**Material supplied:**

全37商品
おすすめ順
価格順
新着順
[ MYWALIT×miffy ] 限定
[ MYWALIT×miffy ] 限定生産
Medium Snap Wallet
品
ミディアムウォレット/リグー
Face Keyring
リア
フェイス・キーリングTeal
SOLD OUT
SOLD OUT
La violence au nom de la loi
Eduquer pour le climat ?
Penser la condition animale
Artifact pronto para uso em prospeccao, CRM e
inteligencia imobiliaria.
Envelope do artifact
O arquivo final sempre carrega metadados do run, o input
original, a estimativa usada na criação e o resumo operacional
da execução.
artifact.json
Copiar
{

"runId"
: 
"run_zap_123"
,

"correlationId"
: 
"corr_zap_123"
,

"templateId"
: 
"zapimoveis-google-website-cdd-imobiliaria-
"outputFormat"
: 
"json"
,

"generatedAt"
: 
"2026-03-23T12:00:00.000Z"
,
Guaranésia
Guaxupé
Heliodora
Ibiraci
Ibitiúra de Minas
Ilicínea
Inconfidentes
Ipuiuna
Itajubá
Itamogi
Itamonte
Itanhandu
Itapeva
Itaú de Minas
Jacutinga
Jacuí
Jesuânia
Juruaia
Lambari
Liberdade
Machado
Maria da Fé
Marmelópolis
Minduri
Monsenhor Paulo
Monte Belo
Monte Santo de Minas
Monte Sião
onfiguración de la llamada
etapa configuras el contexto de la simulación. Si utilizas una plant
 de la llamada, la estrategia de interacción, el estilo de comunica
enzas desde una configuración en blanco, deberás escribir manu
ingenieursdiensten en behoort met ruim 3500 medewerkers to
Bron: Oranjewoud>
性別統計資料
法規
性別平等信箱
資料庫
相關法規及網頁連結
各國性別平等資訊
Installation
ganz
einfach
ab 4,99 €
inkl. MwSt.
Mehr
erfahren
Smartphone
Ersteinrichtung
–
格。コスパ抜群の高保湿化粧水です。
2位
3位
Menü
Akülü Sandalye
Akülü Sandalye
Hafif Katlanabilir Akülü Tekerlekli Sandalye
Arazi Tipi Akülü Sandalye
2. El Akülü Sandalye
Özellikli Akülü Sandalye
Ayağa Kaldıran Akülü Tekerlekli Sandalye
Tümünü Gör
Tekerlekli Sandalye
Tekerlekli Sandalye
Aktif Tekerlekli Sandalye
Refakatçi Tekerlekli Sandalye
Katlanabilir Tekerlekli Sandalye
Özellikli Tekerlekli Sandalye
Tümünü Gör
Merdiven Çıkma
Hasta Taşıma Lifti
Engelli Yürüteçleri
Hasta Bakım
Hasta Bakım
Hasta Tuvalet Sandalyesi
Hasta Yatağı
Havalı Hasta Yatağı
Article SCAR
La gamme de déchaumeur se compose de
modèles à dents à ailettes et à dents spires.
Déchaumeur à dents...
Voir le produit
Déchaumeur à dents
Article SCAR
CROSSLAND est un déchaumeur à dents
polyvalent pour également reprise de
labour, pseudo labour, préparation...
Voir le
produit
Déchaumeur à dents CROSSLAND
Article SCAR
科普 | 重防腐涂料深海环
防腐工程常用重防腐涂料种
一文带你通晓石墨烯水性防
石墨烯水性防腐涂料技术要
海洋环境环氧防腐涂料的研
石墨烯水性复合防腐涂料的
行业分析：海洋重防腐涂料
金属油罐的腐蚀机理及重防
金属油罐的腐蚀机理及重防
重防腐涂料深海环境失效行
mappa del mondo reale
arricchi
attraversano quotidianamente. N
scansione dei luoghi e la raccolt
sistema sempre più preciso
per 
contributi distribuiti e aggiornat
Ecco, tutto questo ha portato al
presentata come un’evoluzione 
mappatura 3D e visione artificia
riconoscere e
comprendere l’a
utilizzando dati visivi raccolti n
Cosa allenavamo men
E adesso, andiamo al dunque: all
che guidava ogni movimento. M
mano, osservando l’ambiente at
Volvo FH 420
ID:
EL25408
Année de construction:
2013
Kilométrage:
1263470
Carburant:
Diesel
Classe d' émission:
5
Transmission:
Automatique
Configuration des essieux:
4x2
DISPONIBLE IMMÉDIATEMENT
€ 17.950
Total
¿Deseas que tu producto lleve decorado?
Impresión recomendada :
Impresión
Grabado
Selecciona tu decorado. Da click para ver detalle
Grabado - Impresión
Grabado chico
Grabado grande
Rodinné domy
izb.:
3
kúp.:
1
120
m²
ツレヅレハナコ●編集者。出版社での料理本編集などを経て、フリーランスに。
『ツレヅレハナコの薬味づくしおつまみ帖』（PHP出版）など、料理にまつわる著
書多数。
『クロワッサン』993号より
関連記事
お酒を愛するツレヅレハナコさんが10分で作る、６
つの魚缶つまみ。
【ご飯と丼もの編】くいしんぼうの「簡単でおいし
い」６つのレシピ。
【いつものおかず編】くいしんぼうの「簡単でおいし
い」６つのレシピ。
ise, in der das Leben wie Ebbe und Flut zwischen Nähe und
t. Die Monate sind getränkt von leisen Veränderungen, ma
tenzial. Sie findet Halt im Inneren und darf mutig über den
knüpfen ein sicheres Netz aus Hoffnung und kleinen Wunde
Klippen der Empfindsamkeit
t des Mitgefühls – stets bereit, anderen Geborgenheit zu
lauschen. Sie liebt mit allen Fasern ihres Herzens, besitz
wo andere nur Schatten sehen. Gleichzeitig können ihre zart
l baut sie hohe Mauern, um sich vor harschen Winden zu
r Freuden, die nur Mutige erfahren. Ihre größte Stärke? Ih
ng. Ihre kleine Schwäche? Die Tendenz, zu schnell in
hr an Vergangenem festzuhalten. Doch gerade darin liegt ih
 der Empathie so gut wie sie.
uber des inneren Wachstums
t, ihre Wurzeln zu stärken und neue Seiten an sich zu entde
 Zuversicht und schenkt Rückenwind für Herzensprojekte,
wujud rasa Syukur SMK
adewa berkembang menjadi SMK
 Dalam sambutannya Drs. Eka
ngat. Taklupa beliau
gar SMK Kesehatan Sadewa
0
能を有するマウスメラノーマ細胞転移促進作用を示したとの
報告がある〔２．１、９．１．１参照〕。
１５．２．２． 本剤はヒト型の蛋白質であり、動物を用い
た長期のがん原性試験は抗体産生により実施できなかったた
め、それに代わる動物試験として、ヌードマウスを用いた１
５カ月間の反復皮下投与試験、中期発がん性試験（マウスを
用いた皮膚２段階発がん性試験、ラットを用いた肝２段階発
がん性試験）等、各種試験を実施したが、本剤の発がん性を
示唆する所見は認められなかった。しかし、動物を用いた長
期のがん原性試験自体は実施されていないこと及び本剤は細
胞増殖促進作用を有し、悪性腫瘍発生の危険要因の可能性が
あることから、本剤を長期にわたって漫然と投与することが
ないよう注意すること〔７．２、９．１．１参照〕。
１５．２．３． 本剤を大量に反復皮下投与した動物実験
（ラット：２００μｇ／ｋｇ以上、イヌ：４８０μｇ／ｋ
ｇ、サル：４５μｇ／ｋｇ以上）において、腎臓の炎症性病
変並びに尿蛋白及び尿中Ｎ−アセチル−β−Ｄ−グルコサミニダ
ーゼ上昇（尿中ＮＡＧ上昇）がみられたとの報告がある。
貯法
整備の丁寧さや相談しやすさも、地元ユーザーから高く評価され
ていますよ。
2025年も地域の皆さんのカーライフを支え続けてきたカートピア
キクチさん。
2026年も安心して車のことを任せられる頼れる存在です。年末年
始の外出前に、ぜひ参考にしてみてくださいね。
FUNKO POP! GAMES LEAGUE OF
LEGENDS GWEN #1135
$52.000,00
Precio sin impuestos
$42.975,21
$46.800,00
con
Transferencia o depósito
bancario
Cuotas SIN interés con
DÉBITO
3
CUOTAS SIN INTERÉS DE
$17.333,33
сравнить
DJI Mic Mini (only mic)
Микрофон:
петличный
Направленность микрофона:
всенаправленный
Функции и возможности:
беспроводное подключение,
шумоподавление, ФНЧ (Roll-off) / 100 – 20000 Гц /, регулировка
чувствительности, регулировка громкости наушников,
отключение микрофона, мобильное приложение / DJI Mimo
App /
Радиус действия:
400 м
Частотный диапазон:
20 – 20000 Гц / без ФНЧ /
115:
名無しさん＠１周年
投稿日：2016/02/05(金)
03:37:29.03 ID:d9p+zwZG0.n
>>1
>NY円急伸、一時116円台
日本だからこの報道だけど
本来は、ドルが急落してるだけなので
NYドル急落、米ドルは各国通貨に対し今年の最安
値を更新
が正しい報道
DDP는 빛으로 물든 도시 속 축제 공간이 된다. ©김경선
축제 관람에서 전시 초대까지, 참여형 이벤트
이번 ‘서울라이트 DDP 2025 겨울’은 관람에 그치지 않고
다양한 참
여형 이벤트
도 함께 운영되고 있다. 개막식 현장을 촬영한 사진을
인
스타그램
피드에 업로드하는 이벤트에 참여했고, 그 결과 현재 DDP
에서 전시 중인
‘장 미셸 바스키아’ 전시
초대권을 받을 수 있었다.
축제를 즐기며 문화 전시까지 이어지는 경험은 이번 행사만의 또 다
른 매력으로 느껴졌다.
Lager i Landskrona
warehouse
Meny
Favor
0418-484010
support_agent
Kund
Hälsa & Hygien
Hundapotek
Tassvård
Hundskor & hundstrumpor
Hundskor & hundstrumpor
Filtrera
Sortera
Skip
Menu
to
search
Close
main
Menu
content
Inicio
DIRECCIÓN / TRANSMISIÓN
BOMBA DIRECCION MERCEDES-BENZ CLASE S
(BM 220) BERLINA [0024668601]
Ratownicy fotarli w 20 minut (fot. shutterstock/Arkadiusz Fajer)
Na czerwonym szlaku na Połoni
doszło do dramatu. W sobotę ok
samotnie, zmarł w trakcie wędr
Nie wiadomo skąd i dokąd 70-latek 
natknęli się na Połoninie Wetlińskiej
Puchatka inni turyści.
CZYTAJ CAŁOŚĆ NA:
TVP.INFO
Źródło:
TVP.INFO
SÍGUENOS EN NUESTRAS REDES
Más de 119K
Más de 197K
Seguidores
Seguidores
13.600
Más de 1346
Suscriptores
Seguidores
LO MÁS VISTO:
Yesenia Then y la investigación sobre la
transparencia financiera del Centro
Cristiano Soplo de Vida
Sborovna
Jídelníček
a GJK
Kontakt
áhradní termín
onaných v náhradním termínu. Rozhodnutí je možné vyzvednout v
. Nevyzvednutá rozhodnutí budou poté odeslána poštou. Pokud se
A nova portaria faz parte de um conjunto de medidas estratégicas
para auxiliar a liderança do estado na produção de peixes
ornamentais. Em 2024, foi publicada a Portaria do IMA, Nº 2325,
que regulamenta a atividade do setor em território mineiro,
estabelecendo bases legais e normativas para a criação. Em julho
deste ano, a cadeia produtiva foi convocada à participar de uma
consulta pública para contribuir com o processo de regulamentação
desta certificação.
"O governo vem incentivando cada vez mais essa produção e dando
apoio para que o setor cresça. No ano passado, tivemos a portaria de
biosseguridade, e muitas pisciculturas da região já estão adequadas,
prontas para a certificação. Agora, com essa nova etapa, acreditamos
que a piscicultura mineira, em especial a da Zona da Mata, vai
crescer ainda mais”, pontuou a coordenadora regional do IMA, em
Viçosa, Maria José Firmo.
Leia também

**Problem details:** Among the records above, a stretch begins at the line containing "がん性試験）等、各種試験を実施したが、本剤の発がん性を" and ends at the line containing "FUNKO POP! GAMES LEAGUE OF". Restate that stretch word for word, and nothing else.

**Task solution:**
がん性試験）等、各種試験を実施したが、本剤の発がん性を
示唆する所見は認められなかった。しかし、動物を用いた長
期のがん原性試験自体は実施されていないこと及び本剤は細
胞増殖促進作用を有し、悪性腫瘍発生の危険要因の可能性が
あることから、本剤を長期にわたって漫然と投与することが
ないよう注意すること〔７．２、９．１．１参照〕。
１５．２．３． 本剤を大量に反復皮下投与した動物実験
（ラット：２００μｇ／ｋｇ以上、イヌ：４８０μｇ／ｋ
ｇ、サル：４５μｇ／ｋｇ以上）において、腎臓の炎症性病
変並びに尿蛋白及び尿中Ｎ−アセチル−β−Ｄ−グルコサミニダ
ーゼ上昇（尿中ＮＡＧ上昇）がみられたとの報告がある。
貯法
整備の丁寧さや相談しやすさも、地元ユーザーから高く評価され
ていますよ。
2025年も地域の皆さんのカーライフを支え続けてきたカートピア
キクチさん。
2026年も安心して車のことを任せられる頼れる存在です。年末年
始の外出前に、ぜひ参考にしてみてくださいね。
FUNKO POP! GAMES LEAGUE OF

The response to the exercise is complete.